### What to work on
Search the entries below for "Phospholipid" and copy each matching line.

### Source data
>>
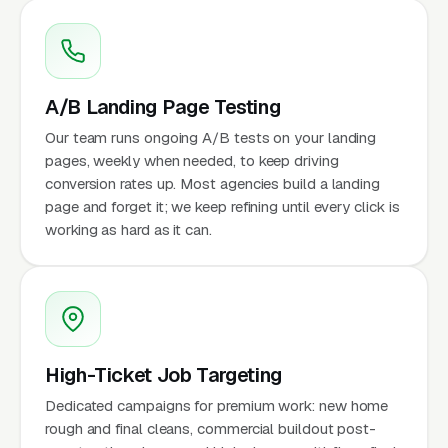
A/B Landing Page Testing
Our team runs ongoing A/B tests on your landing
pages, weekly when needed, to keep driving
conversion rates up. Most agencies build a landing
page and forget it; we keep refining until every click is
working as hard as it can.
High-Ticket Job Targeting
Dedicated campaigns for premium work: new home
rough and final cleans, commercial buildout post-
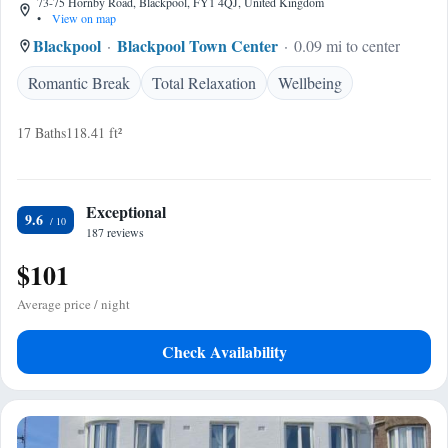
73-75 Hornby Road, Blackpool, FY1 4QJ, United Kingdom
•
View on map
Blackpool
Blackpool Town Center
0.09 mi to center
Romantic Break
Total Relaxation
Wellbeing
17 Baths
118.41 ft²
Exceptional
9.6
187 reviews
$101
Average price / night
Check Availability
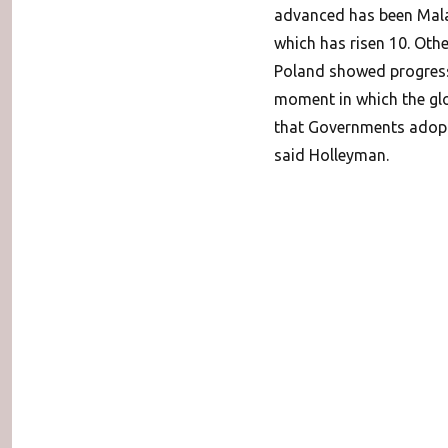
advanced has been Malay
which has risen 10. Oth
Poland showed progress a
moment in which the glo
that Governments adopt 
said Holleyman.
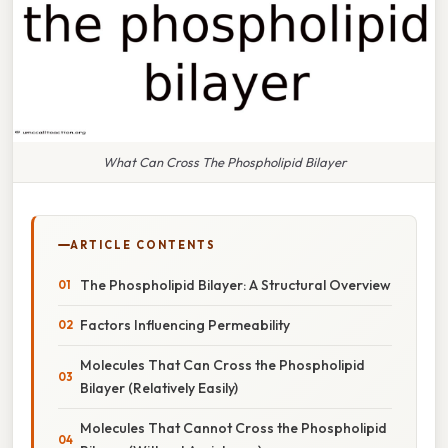
What Can Cross The Phospholipid Bilayer
ARTICLE CONTENTS
The Phospholipid Bilayer: A Structural Overview
Factors Influencing Permeability
Molecules That Can Cross the Phospholipid
Bilayer (Relatively Easily)
Molecules That Cannot Cross the Phospholipid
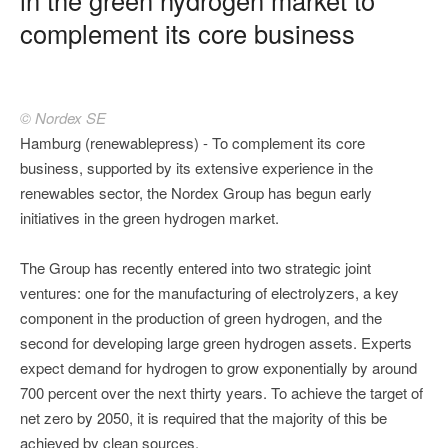
complement its core business
© Nordex SE
Hamburg (renewablepress) - To complement its core
business, supported by its extensive experience in the
renewables sector, the Nordex Group has begun early
initiatives in the green hydrogen market.
The Group has recently entered into two strategic joint
ventures: one for the manufacturing of electrolyzers, a key
component in the production of green hydrogen, and the
second for developing large green hydrogen assets. Experts
expect demand for hydrogen to grow exponentially by around
700 percent over the next thirty years. To achieve the target of
net zero by 2050, it is required that the majority of this be
achieved by clean sources.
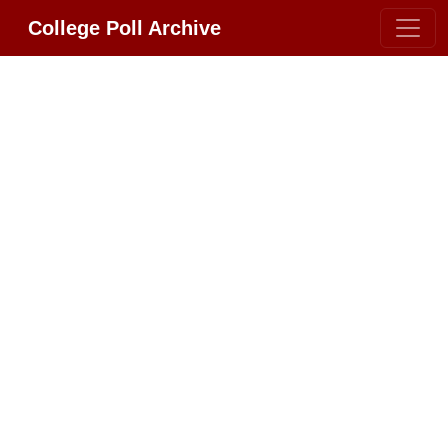
College Poll Archive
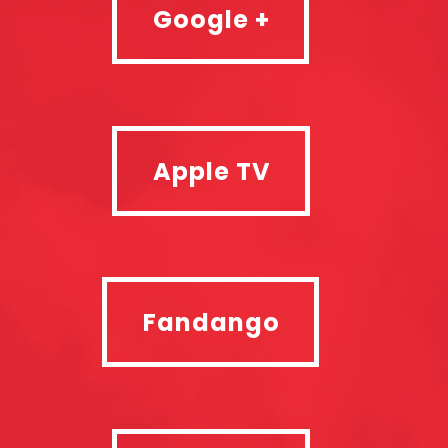
Google +
Apple TV
Apple TV
Fandango
Fandango
SkyStore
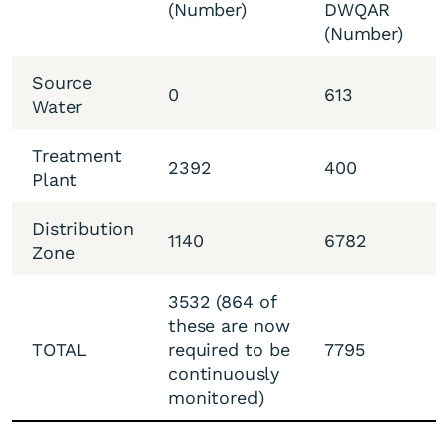
(Number)
DWQAR
(Number)
Source
0
613
Water
Treatment
2392
400
Plant
Distribution
1140
6782
Zone
3532 (864 of
these are now
TOTAL
required to be
7795
continuously
monitored)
<<
### Solution to this task
What Can Cross The Phospholipid Bilayer
The Phospholipid Bilayer: A Structural Overview
Molecules That Can Cross the Phospholipid
Molecules That Cannot Cross the Phospholipid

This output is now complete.